▶ **EXERCISE**
Whenever the word "with" turns up in a line of the data below, copy that line.

_ _ _ _ _ _ _

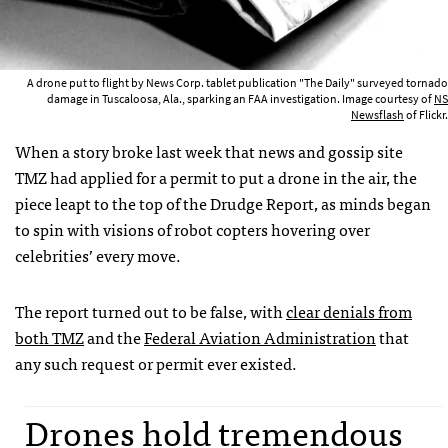
A drone put to flight by News Corp. tablet publication "The Daily" surveyed tornado
damage in Tuscaloosa, Ala., sparking an FAA investigation. Image courtesy of
NS
Newsflash
of Flickr.
When a story broke last week that news and gossip site
TMZ
had applied for a permit to put a drone in the air, the
piece leapt to the top of the Drudge Report, as minds began
to spin with visions of robot copters hovering over
celebrities’ every move.
The report turned out to be false, with
clear denials from
both
TMZ
and the
Federal Aviation Administration
that
any such request or permit ever existed.
Drones hold tremendous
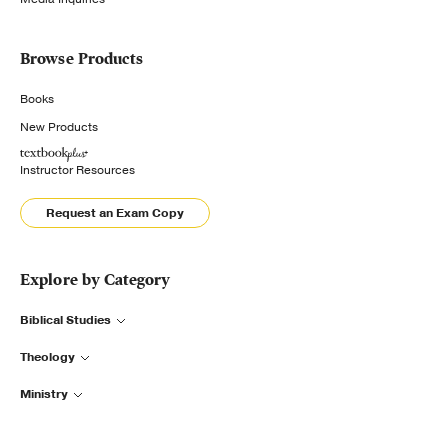
Browse Products
Books
New Products
Instructor Resources
Request an Exam Copy
Explore by Category
Biblical Studies
Theology
Ministry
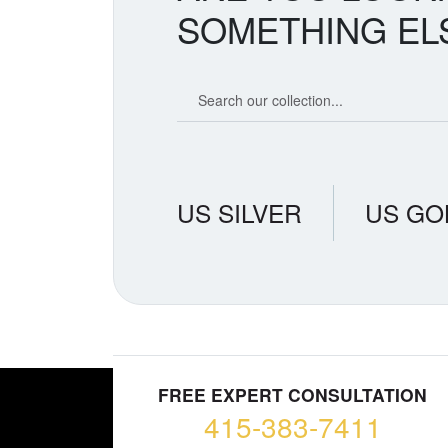
SOMETHING EL
Search our coin catalog
US SILVER
US GO
FREE EXPERT CONSULTATION
415-383-7411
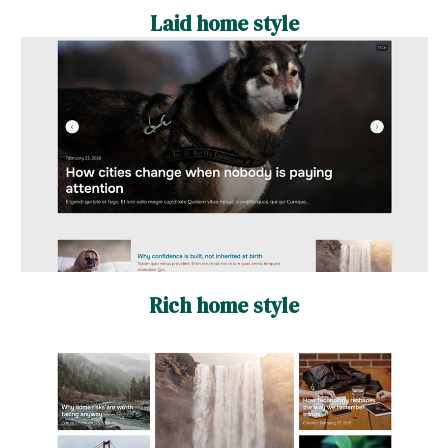
Laid home style
Rich home style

_ _ _ _ _ _ _

▶ **RESPONSE AREA**
to spin with visions of robot copters hovering over
The report turned out to be false, with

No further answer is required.